When designing new systems, minimising the number of genetic parts will reduce the number of experimental variables, improving the ease of construction and optimisation of a system. We subset the model space by the number of expressed parts in the system (maximum two QS and two bacteriocin), yielding subsets containing candidate models with two, three and four expressed parts (low complexity to high complexity). We identify the candidates with the highest posterior probability in each subset (Fig. 2b). The posterior probability increases despite the larger parameter spaces, which is important because ABC SMC will naturally favour models which yield stable steady state with the smallest possible number of parameters (Occam’s razor)36. We see that all three models have SL motifs, where a strain is sensitive to the bacteriocin it produces. All three models are devoid of other-limiting (OL) motifs, where a strain is sensitive to a bacteriocin produced by another strain.

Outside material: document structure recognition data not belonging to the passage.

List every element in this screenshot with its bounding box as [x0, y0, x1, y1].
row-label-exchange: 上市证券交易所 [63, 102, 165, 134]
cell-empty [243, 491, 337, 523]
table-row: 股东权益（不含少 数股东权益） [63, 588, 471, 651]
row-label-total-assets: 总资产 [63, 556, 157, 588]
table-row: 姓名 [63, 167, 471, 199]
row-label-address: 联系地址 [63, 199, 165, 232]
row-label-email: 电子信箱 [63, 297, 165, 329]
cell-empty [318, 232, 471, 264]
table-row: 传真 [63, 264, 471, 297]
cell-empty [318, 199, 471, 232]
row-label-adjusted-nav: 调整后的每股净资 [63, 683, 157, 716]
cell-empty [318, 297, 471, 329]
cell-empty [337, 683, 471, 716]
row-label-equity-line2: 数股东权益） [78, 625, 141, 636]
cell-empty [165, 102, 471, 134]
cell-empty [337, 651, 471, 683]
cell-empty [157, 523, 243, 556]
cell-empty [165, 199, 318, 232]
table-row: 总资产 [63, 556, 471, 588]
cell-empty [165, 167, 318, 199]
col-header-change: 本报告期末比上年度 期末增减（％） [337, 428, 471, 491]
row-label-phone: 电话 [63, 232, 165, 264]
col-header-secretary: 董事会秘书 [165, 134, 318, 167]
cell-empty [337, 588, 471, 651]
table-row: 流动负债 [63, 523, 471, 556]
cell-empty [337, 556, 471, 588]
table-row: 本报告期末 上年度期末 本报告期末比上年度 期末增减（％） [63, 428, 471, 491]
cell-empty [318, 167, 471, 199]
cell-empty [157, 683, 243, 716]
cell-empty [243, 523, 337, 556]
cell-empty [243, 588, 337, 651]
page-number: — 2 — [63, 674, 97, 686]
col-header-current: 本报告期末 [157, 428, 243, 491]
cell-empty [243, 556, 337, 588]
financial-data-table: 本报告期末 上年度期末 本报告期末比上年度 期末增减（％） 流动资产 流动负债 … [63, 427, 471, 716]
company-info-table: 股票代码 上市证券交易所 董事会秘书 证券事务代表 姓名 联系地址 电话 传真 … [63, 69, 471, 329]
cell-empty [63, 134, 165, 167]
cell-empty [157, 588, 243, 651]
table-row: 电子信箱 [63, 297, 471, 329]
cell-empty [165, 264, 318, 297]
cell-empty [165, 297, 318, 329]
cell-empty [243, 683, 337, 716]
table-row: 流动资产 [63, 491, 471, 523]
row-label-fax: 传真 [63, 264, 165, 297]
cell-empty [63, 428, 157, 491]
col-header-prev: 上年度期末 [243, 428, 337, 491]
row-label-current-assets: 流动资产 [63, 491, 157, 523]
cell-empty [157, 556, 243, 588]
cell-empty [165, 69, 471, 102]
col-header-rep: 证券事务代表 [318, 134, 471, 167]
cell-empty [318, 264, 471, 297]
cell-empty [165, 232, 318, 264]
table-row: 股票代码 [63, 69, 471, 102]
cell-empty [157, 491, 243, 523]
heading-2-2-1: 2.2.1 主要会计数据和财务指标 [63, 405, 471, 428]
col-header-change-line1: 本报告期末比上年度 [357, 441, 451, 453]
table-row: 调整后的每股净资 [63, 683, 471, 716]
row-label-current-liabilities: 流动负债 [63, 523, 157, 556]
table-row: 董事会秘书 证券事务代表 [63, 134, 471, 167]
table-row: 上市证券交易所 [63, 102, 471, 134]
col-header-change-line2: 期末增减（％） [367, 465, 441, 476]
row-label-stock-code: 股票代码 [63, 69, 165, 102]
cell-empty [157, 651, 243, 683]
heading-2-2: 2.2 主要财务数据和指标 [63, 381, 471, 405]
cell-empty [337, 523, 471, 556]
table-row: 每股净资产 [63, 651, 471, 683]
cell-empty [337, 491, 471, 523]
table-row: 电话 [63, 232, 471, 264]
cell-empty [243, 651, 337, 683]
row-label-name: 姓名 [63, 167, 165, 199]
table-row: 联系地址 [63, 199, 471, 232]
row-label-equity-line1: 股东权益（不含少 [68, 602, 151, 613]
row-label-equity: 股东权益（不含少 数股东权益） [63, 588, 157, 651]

The Bayes factor (BF) is a ratio between the marginal likelihoods of two models, giving a quantification of support for one model compared with another. BF > 3.0 indicates evidence of a notable difference between the two models, while BF < 3.0 suggests insubstantial evidence37 (Table 2). The BF of m66 compared with m48 suggests substantial improvement in the posterior probability can be made by increasing complexity. However, the BF of m48 compared with m62 suggests insubstantial evidence behind this improvement in posterior probability (Fig. 2b). These diminishing returns when increasing system complexity hold important ramifications for system design. The introduction of an additional QS part to move from m48 to m62 may not be worthwhile for the minor improvement in steady state robustness.

Table 2 Bayes factor categorisation to describe evidence in favour of m1, compared with m2.

Model selection has identified the best performing designs for producing stable communities. However, the parts used in the design may require specific characteristics or chemostat settings. ABC SMC also produces posterior parameter distributions for each model, giving us information about the parameter values necessary to yield stable steady state. Figure 2c shows the posterior distributions of several tunable parameters in m66 and m62. The dilution rate of the chemostat (D) is a directly tunable parameter and the maximal expression rate of the bacteriocin (\(K{B}_{\max }\)) can be tuned through choice of promoter and ribosome-binding site38. The growth rates (\({\mu }_{\max }\)) can be tuned through choice of base strains or auxotrophic dependencies39,40.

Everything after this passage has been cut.